Per il P.C.I. del tempo, in una situazione di piena “guerra fredda”, una simile posizione politica era inaccettabile: non c’era solo la condanna dell’Unione Sovietica, la nazione guida del comunismo mondiale, ma anche l’accusa per il regime di un paese del “socialismo reale” di essere antidemocratico.
La riunione della direzione del P.C.I. del 30 ottobre, di cui faceva parte anche Di Vittorio, fu una sorta di processo politico al Segretario generale della C.G.I.L.: la sua posizione era agli occhi di Togliatti aggravata dal fatto che “Trybuna Ludu”, quotidiano del partito comunista polacco, aveva accolto come critiche amichevoli i rilievi di Di Vittorio a proposito delle manifestazioni di Poznam.
Di Vittorio fu costretto a fare una parziale autocritica del sua comportamento, giustificandolo con la necessità di trovare una posizione comune con la componente socialista della C.G.I.L., ma resto fermo nel respingere le manifestazioni di Budapest come antirivoluzionarie. Il dibattito che si svolse rese evidenti, al di la della volontà dei protagonisti, la contrapposizione tra due modi diversi di intendere il rapporto tra
governanti e governati, ed insieme le contraddizioni che cominciavano ad emergere
nel mondo comunista: quella di Di Vittorio non era infatti una posizione isolata. Un “manifesto” firmato da 101 intellettuali comunisti, critici verso le posizioni di Togliatti, l’uscita dal P.C.I. di alcuni di essi (ad esempio, Antonio Giolitti, Antonio Maccanico), l’espulsione di altri (Fabrizio Onofri), erano tutti segni che il segretario della C.G.I.L. non era isolato: in una lettera inviata a Mosca Togliatti parlo addirittura della spinta di alcuni settori del P.C.I. alla sua sostituzione con Di Vittorio.
La strappo venne ricucito nel segno dell’unità del partito ma il rapporto Togliatti — Di Vittorio risulterà incrinato per sempre: fu solo l’epilogo di due vicende personali e politiche molto diverse e che pure si erano snodate in parallelo per molti anni. Togliatti era stato socialista e poi comunista fin della fondazione del partito (1921). Di Vittorio era arrivato al P.C.I. qualche anno più tardi (1924) ma per una via molto diversa.
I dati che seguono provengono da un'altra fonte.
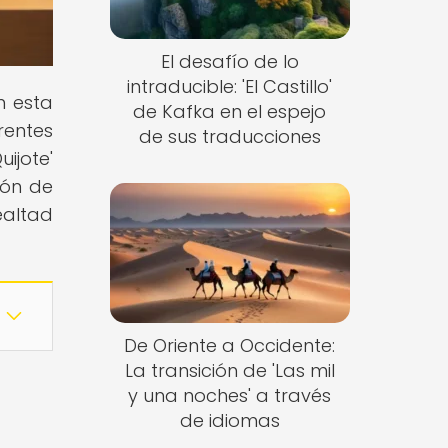
El desafío de lo
intraducible: 'El Castillo'
n esta
de Kafka en el espejo
rentes
de sus traducciones
ijote'
ión de
ealtad
De Oriente a Occidente:
La transición de 'Las mil
y una noches' a través
de idiomas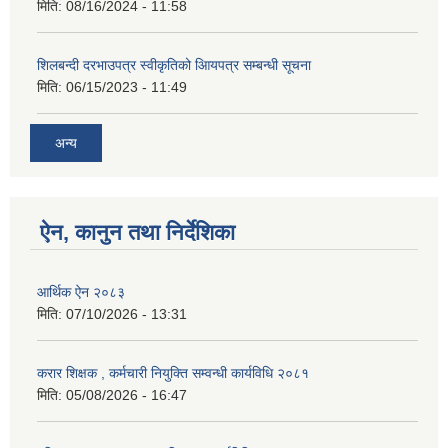
मिति:
08/16/2024 - 11:58
शिलबन्दी दरभाउपत्र स्वीकृतिको आियपत्र सम्बन्धी सूचना
मिति:
06/15/2023 - 11:49
अन्य
ऐन, कानुन तथा निर्देशिका
आर्थिक ऐन २०८३
मिति:
07/10/2026 - 13:31
करार शिक्षक , कर्मचारी नियुक्ति सम्वन्धी कार्यविधि २०८१
मिति:
05/08/2026 - 16:47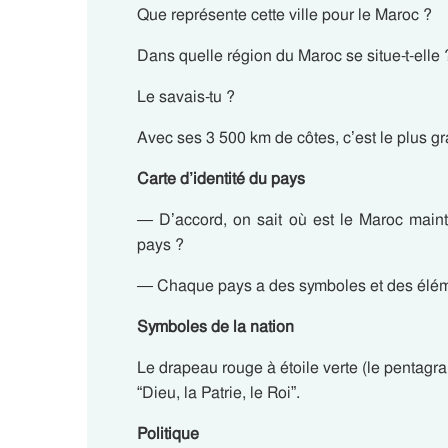
Que représente cette ville pour le Maroc ?
Dans quelle région du Maroc se situe-t-elle 
Le savais-tu ?
Avec ses 3 500 km de côtes, c’est le plus gran
Carte d’identité du pays
— D’accord, on sait où est le Maroc mai
pays ?
— Chaque pays a des symboles et des élém
Symboles de la nation
Le drapeau rouge à étoile verte (le pentagra
“Dieu, la Patrie, le Roi”.
Politique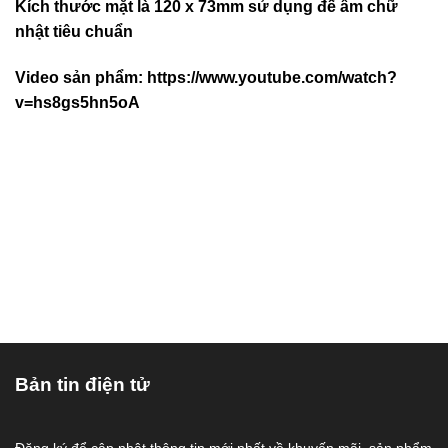
Kích thước mặt là 120 x 73mm sử dụng đế âm chữ
nhật tiêu chuẩn
Video sản phẩm:
https://www.youtube.com/watch?
v=hs8gs5hn5oA
Bản tin điện tử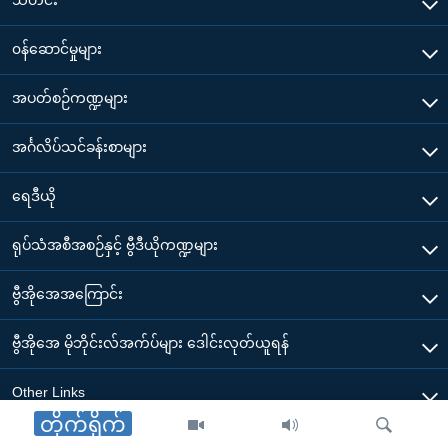
သတင်း
၀န်ဆောင်မှုများ
အပတ်စဉ်ကဏ္ဍများ
အင်္ဂလိပ်သင်ခန်းစာများ
ရေဒီယို
ရုပ်သံအစီအစဉ်နှင့် ဗွီဒီယိုကဏ္ဍများ
ဗွီအိုအေအကြောင်း
ဗွီအိုအေ မိုဘိုင်းလ်အက်ပ်များ ဒေါင်းလုတ်ယူရန်
Other Links
တိုက်ရိုက်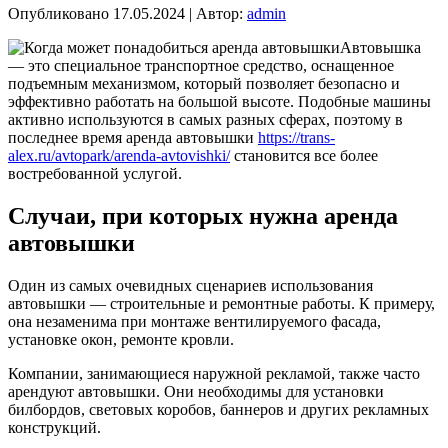
Опубликовано
17.05.2024
|
Автор:
admin
Автовышка
— это специальное транспортное средство, оснащенное
подъемным механизмом, который позволяет безопасно и
эффективно работать на большой высоте. Подобные машины
активно используются в самых разных сферах, поэтому в
последнее время аренда автовышки
https://trans-
alex.ru/avtopark/arenda-avtovishki/
становится все более
востребованной услугой.
Случаи, при которых нужна аренда
автовышки
Один из самых очевидных сценариев использования
автовышки — строительные и ремонтные работы. К примеру,
она незаменима при монтаже вентилируемого фасада,
установке окон, ремонте кровли.
Компании, занимающиеся наружной рекламой, также часто
арендуют автовышки. Они необходимы для установки
билбордов, световых коробов, баннеров и других рекламных
конструкций.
Nato nel 1892 a Cerignola, figlio di un povero bracciante, alla morte del padre fu costretto a lasciare la scuola (frequentava la seconda classe elementare) per andare a lavorare nei campi. A dieci anni partecipò alla prima manifestazione dei braccianti. Due anni dopo, durante una manifestazione per uno sciopero generale, vide morire accanto a se l’amico Ambrogio, colpito da un proiettile della polizia: l’anno successivo, a quattordici anni, ne commemorò la morte sulla piazza di Cerignola.
Lavorava e studiava: la notte, a lume di candela, leggeva seguendo i consigli del suo vecchio maestro della scuola elementare. Net 1907 fondò a Cerignola il circolo giovanile socialista, l’anno successivo entro nel direttivo della lega dei braccianti di Cerignola e nel 1911 divenne segretario della Camera del lavoro di Minervino Murge.
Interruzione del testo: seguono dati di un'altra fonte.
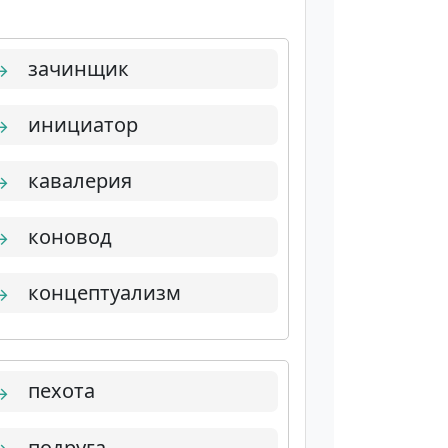
зачинщик
→
инициатор
→
кавалерия
→
коновод
→
концептуализм
→
пехота
→
подруга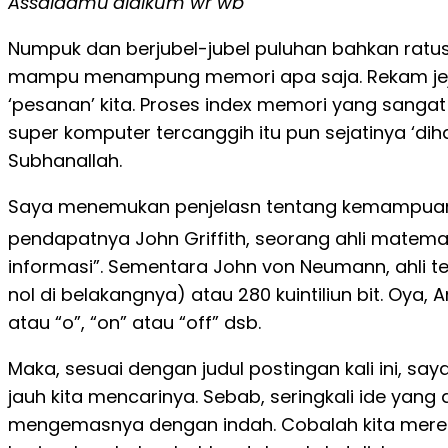
Assalaamu’alaikum wr wb
Numpuk dan berjubel-jubel puluhan bahkan ratusan
mampu menampung memori apa saja. Rekam jejak
‘pesanan’ kita. Proses index memori yang sangat 
super komputer tercanggih itu pun sejatinya ‘dih
Subhanallah.
Saya menemukan penjelasn tentang kemampuan d
pendapatnya John Griffith, seorang ahli matem
informasi”. Sementara John von Neumann, ahli te
nol di belakangnya) atau 280 kuintiliun bit. Oya, A
atau “o”, “on” atau “off” dsb.
Maka, sesuai dengan judul postingan kali ini, sa
jauh kita mencarinya. Sebab, seringkali ide yang
mengemasnya dengan indah. Cobalah kita merenun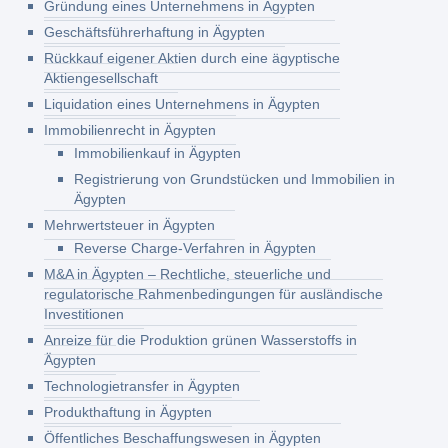
Gründung eines Unternehmens in Ägypten
Geschäftsführerhaftung in Ägypten
Rückkauf eigener Aktien durch eine ägyptische
Aktiengesellschaft
Liquidation eines Unternehmens in Ägypten
Immobilienrecht in Ägypten
Immobilienkauf in Ägypten
Registrierung von Grundstücken und Immobilien in
Ägypten
Mehrwertsteuer in Ägypten
Reverse Charge-Verfahren in Ägypten
M&A in Ägypten – Rechtliche, steuerliche und
regulatorische Rahmenbedingungen für ausländische
Investitionen
Anreize für die Produktion grünen Wasserstoffs in
Ägypten
Technologietransfer in Ägypten
Produkthaftung in Ägypten
Öffentliches Beschaffungswesen in Ägypten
Temi della contrapposizione tra braccianti e proprietari delle terre erano il contratto, l’orario di lavoro e a tariffa, cioè la paga giornaliera. La lega del braccianti di Cerignola, tra il 1907 e il 1909 riuscì ad ottenere l’orario di nove ore, la tariffa fissa, un vitto migliore, ma tutto questo in uno scenario di violenze, di soprusi, di illegalità, di manifestazioni duramente represse.
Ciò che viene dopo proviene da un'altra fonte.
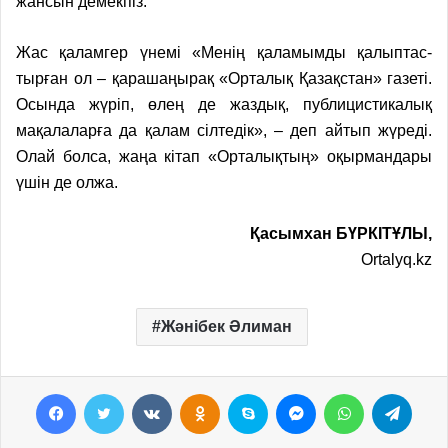
жансын демекпіз.
Жас қаламгер үнемі «Менің қаламымды қалыптас­
тырған ол – қарашаңырақ «Орталық Қазақстан» газеті.
Осында жүріп, өлең де жаздық, публицистикалық
мақалаларға да қалам сілтедік», – деп айтып жүреді.
Олай болса, жаңа кітап «Орталықтың» оқырмандары
үшін де олжа.
Қасымхан БҮРКІТҰЛЫ,
Ortalyq.kz
Жәнібек Әлиман
Facebook
Twitter
VKontakte
Odnoklassniki
Skype
Messenger
WhatsApp
Telegram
E’ in questo quadro che avvenne la formazione politica e sindacale di Di Vittorio. II suo punto di riferimento era la conquista della “cittadinanza”, cioè della parità con gli altri cittadini, dei braccianti. Ottenne la scuola serale gratuita, dove lui stesso conseguì il diploma di terza elementare, convinse i braccianti ad abbandonare il tabarro, segno di una condizione sociale, per indossare il cappotto, come gli altri “cittadini”, creo una organizzazione sindacale stabile, diffusa nel territorio, che ottenne una serie di piccoli benefici per i braccianti. Il suo orientamento politico era quello del sindacalismo rivoluzionario, visto più come azione di trasformazione delle condizioni di vita dei contadini che come strumento di distruzione delle strutture del capitalismo.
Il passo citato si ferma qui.